The university will approach the work ahead from four starting points: well-being and development, operations, connections and partnerships, and community. Within these areas, Stein highlighted that the path forward requires:

“Each of these efforts will be grounded in our most important work: student success, increasing student engagement, student retention, student graduation rates, and student outcomes after graduation,” Stein said.

The new president announced several initiatives related to this work, including the launch of a 24/7 resource that gives all students access to therapy in addition to our existing counseling services, and the formation of two committees that will build trust and morale — one focused on the employee experience and another that will build on the work of the Racial and Social Justice Coalition.

Stein spoke about the development of institutional priorities, his plans to launch a strategic planning process this spring, and a desire to bring the MBU community together, beginning with a gathering of faculty and staff for a meal each month in the dining hall.

“In the years ahead, we will get organized. We will engage in multiple Herculean tasks,” Stein said. “At the same time: We will engage in downsizing and modernizing our general studies and curriculum. We will endeavor to increase student success, retention, completion, and job and graduate school attainment. At the same time we will work to build relationships and community across campus. And also start up exciting engaged learning programs.”

Christopher “Kit” Schultz, a Class of 2021 alumnus and MBU admissions counselor, will soon join his colleagues in recruiting students for next fall. He said Stein’s address was “hopeful, informative, and efficient.”

“It is clear that Dr. Stein understands the importance of cultivating relationships and fostering a campus culture that embraces all students,” said Stephanie Hutchinson, director of the university’s academic resource center and accessibility services.

Political Science Professor Laura van Assendelft said she is excited about MBU’s future under Stein’s leadership, and is “definitely looking forward to stopping him on the sidewalk for conversation as he has invited us to do.”.

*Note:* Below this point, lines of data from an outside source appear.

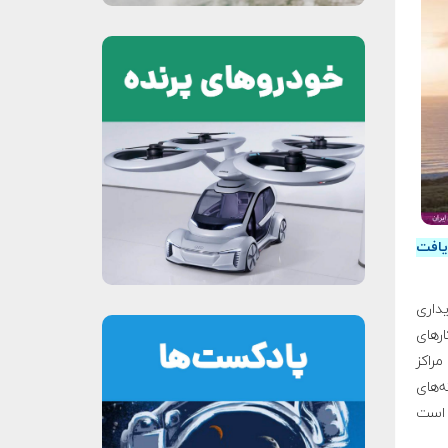
یافت
 را خریداری
ی تقریبا ۵۵ میلیون دلار تخمین زده می‌شود). هدف Isaacman کارهای
 از مشهورترین مراکز
‌های
ه است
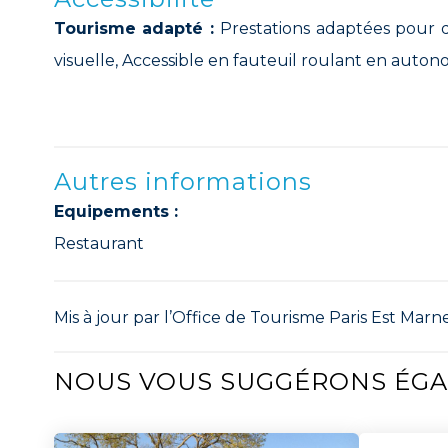
Tourisme adapté :
Prestations adaptées pour d
visuelle, Accessible en fauteuil roulant en auton
Autres informations
Equipements :
Restaurant
Mis à jour par l’Office de Tourisme Paris Est Marne
NOUS VOUS SUGGÉRONS ÉG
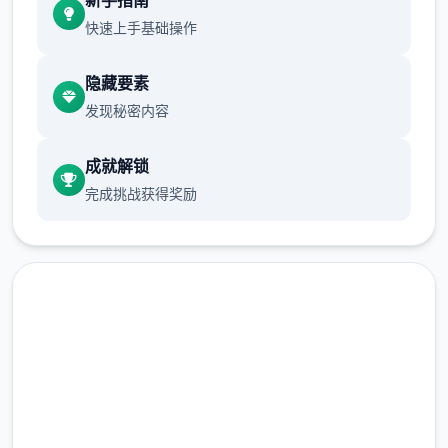
新手指南
快速上手基础操作
所以還是先直接回家跑完劇情的教學拿技巧
跟NPC的對話建議都要看完
隐藏要素
发现秘密内容
沿路上可以閱讀的要素，甚至是物品的說明
成就解锁
甚至是想到處亂跑地圖探索，也都有RPG遊戲
完成挑战获得奖励
的樂趣在
爱丽丝的摇篮正版
回到家可以開背包整理物品
在线下载 爱丽丝的摇篮|Alice
可以先把包包的東西都放進倉庫
in Cradle官网下载
如果有拿代罪貓咪也可以收起來不帶在身上沒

Following the address, faculty and staff enjoyed a reception on Page Terrace, then a review of student engagement survey results, led by Professor of Economics Amy Diduch. Dining hall staff prepared a lunch for all faculty, staff, and students (including a birthday cake for President Stein), and then faculty gathered once more for a session about artificial intelligence in the classroom led by Derek Bruff, a nationally recognized expert on teaching, learning, and faculty development.